総務省統計局2020年の家計調査(年調査)によれば、大都市・単身世帯の消費支出(月額)は16万0912円であり、この消費支出の実態に鑑みれば、単身世帯はもとより、1人親家庭等の被扶養者を抱える世帯においては、経済的な余裕は認められず、就労等に不安が生じれば、直ちに生活困窮に陥りかねない。
他方、中央最低賃金審議会が設置した「目安制度の在り方に関する全員協議会」が2021年5月26日に提出した資料によると、イギリス、フランス、ドイツ、韓国では、コロナ禍においても、労働者の生活を支えるために最低賃金の引き上げが行われている。

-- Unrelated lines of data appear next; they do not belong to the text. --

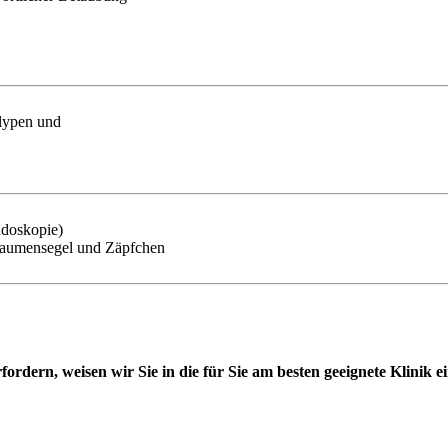
lypen und
doskopie)
Gaumensegel und Zäpfchen
fordern, weisen wir Sie in die für Sie am besten geeignete Klinik ei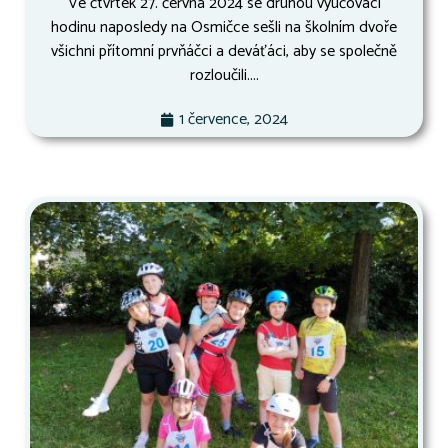
Ve čtvrtek 27. června 2024 se druhou vyučovací
hodinu naposledy na Osmičce sešli na školním dvoře
všichni přítomní prvňáčci a deváťáci, aby se společně
rozloučili....
1 července, 2024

我が国においても、コロナ禍による経済活動の停滞状況がますます深刻になっているときだからこそ、正規・非正規の区別なく、労働者が安定した収入を得て、健康で文化的で、幸福な生活を実現できるよう、同様の施策がなされるべきである。具体的には、7月の中央最低賃金審議会の答申を受けての地方最低賃金審議会の決定において、最低賃金額を大幅に引き上げるべきである。
なお、最低賃金の引き上げが経営体力に乏しい中小企業の存続に悪影響を及ぼすおそれもある。コロナ禍により失業率や廃業率が高くなっていると指摘される飲食業や宿泊業は非正規労働者の割合が高く、かかる悪影響により雇用が失われるおそれがある。このような事態を避けるため、例えば経営の厳しい中小企業に対する社会保険料の事業者負担の減免などを検討し、同時に、企業の生産性向上のための実効的な諸施策も講じるべきである。